La plus grande difficulté a été l’évangélisation. Cependant, plus nous allons avoir de concurrence, plus nous allons être plusieurs à évangéliser le marché. La concurrence s’avère donc une bonne nouvelle. Beaucoup de personnes perçoivent la concurrence comme négative. Je suis quelqu’un qui la voit comme positive. Cela va nous permettre de proposer à tous nos clients la meilleure des solutions à intégrer dans leur processus interne. Cela rejoint évidemment ce que je disais tout à l’heure, le fait qu’il faut absolument former les gens, leur permettre de voir que cela a un vrai impact dans leur quotidien pour qu’ils puissent les adopter. Et comme moi, en fait, un an plus tard, ils ont tellement de tâches automatisées qu’ils n’ont plus envie de revenir sur un modèle complètement manuel.
Vous aviez quelque chose à dire sur les sur les KPI ?

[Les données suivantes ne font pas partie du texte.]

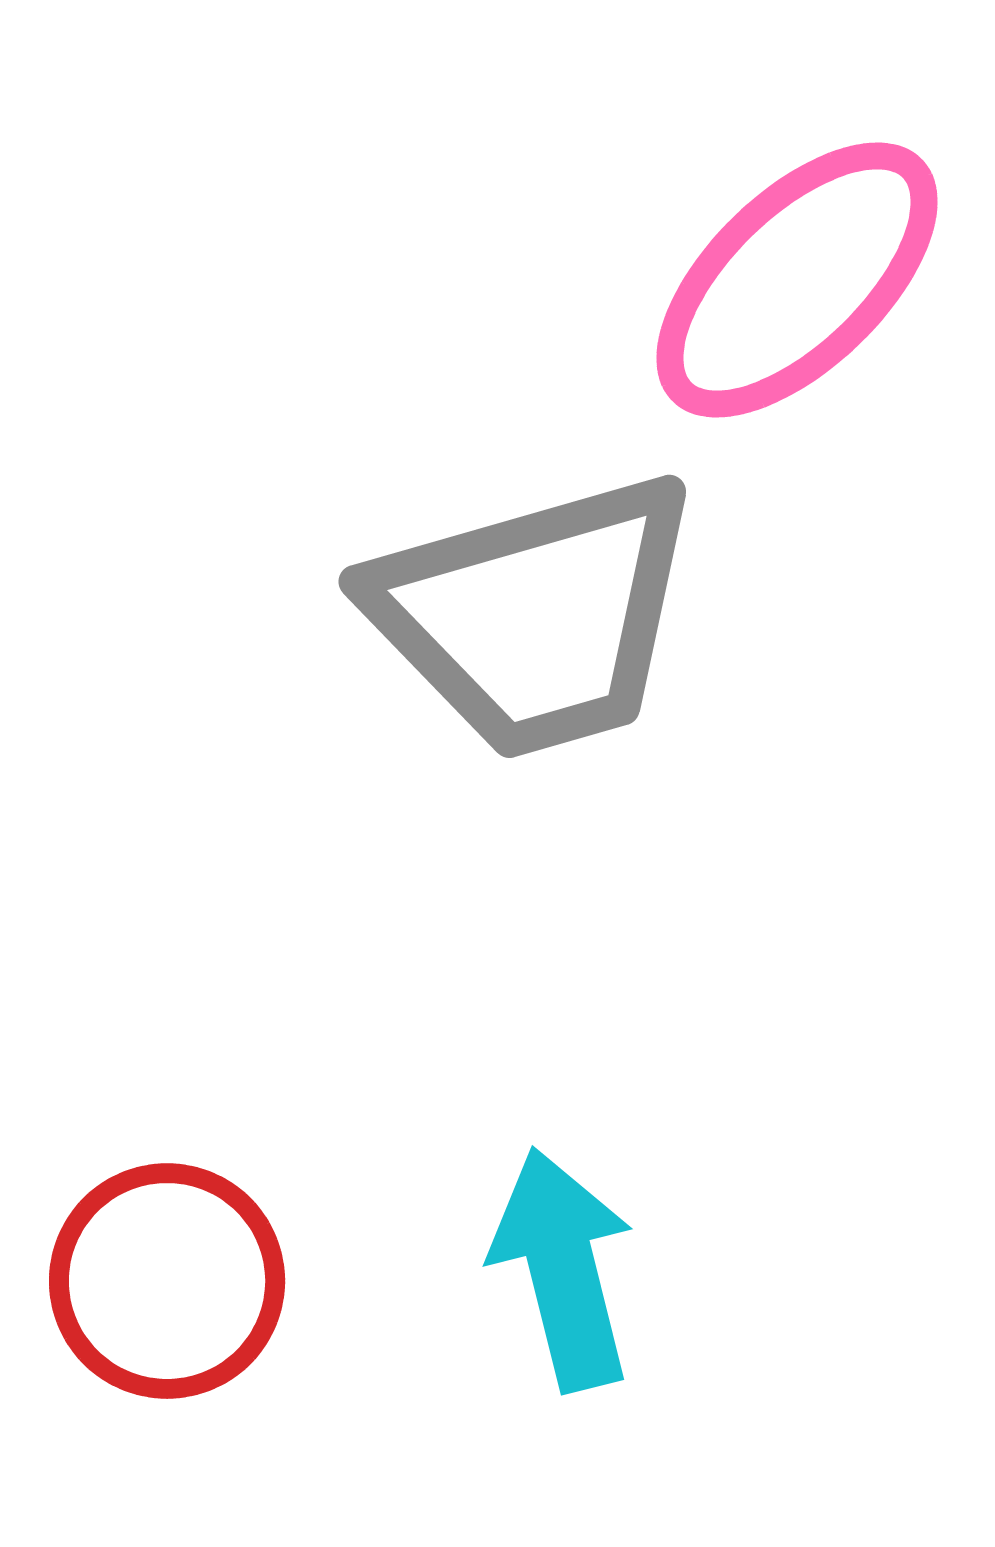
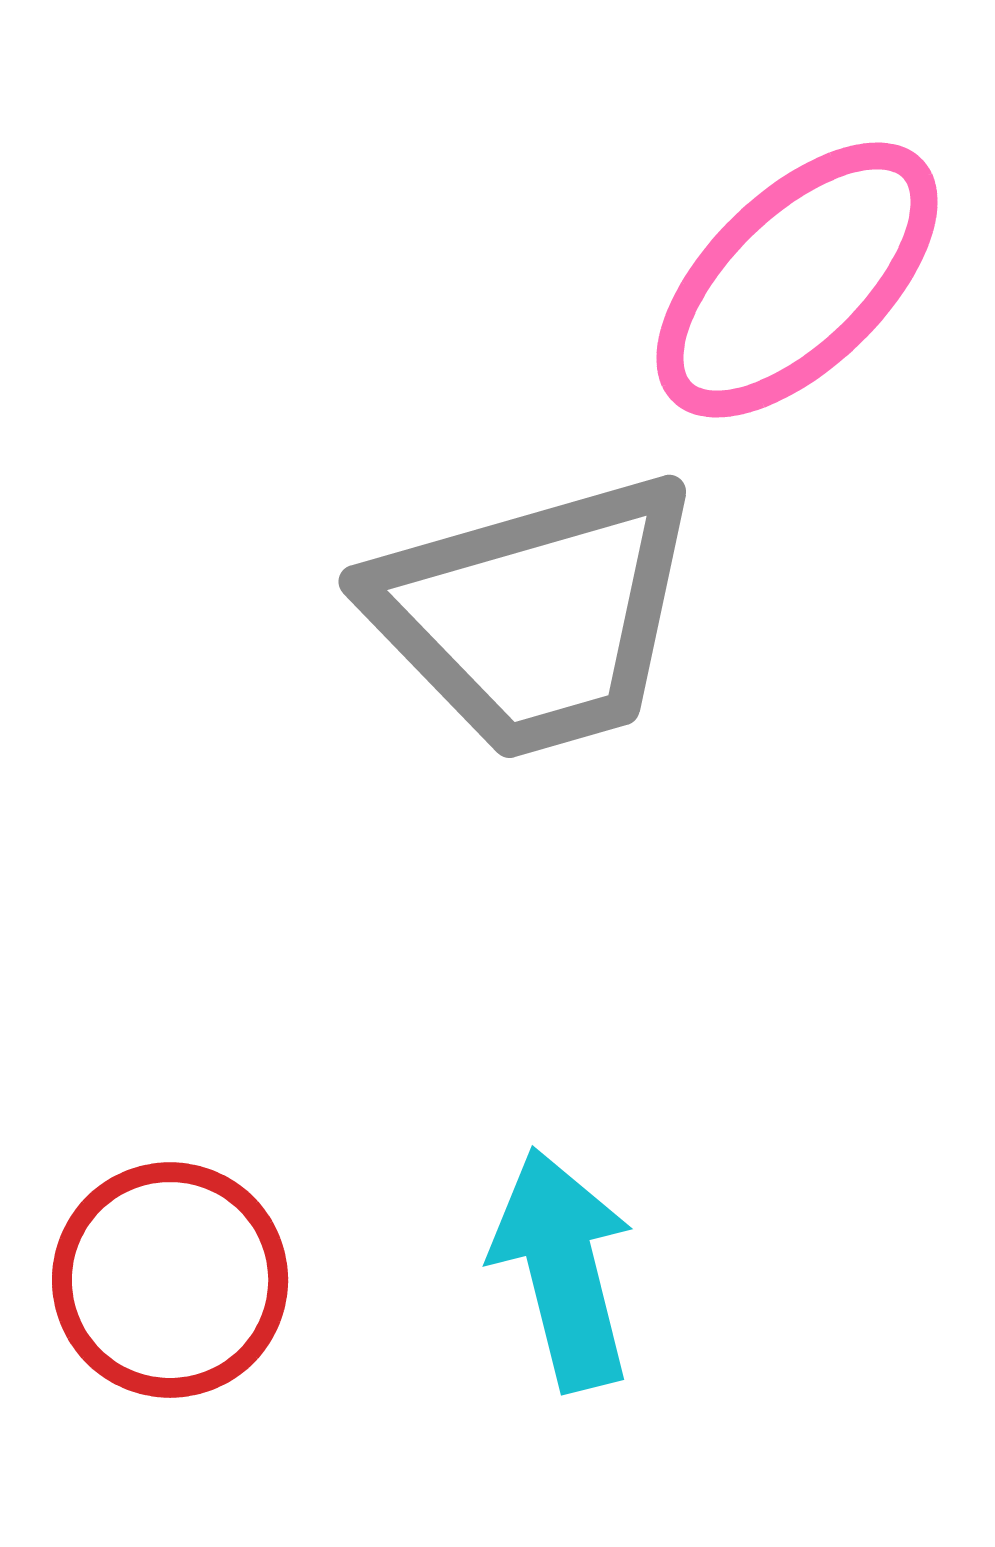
red circle: moved 3 px right, 1 px up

Nous, nous avons des KPI au niveau de Seedext, c’est-à-dire qu’un collaborateur passe en moyenne quatre heures par semaine à faire des comptes rendus de réunion. Ce qui veut dire que pour nous, en fait, il y a un vrai retour sur investissement, c’est que nous parlons d’un collaborateur en moyenne. Je ne parle pas de certains métiers où ils passent leur temps à faire des comptes rendus. En moyenne, une personne passe quinze à vingt minutes à faire des comptes rendus et il s’agit d’une moyenne. Il y en a qui passent une heure, deux heures à faire des comptes rendus ou des rapports de leurs réunions. Il y a des entreprises qui ne structurent pas du tout, c’est-à-dire qu’en fait, ils font plein de réunions, ils perdent des informations et ils continuent. Ils font des réunions en continu sans garder de traces de ce qui a été dit parce qu’ils n’ont pas le temps de pouvoir le faire. Et en fait, nous, il y a un ROI qui est direct, nous avons une efficacité qui est à plus de quatre-vingt-dix pour cent. Pour certains métiers, quatre-vingt-seize pour cent ou en gros, ils n’ont juste qu’à relire ce qui a été dit et l’envoyer, le télécharger et l’envoyer. Et ils ont déjà tout le travail qui a été prémâché pour qui veut dire qu’à la fin de l’année, nous considérons qu’il s’agit d’un salaire par employé par an qui est épargné en utilisant Seedext.
Concrètement, cela se passe comment ?
L’IA intervient donc comme un participant. Là, vous ne pouvez pas le voir parce que vous êtes par téléphone, mais là, l’IA, est intégrée comme un participant en plus dans la réunion Seedext de Visio. Sinon, elle peut être intégrée en enregistrant un échange. Donc là, typiquement, ce que vous êtes en train de faire avec votre enregistreur, vous pouvez mettre votre enregistrement directement dans Seedext pour permettre à l’IA de mouliner et de créer le compte rendu. Et donc c’est du présentiel et de l’hybride et du distanciel.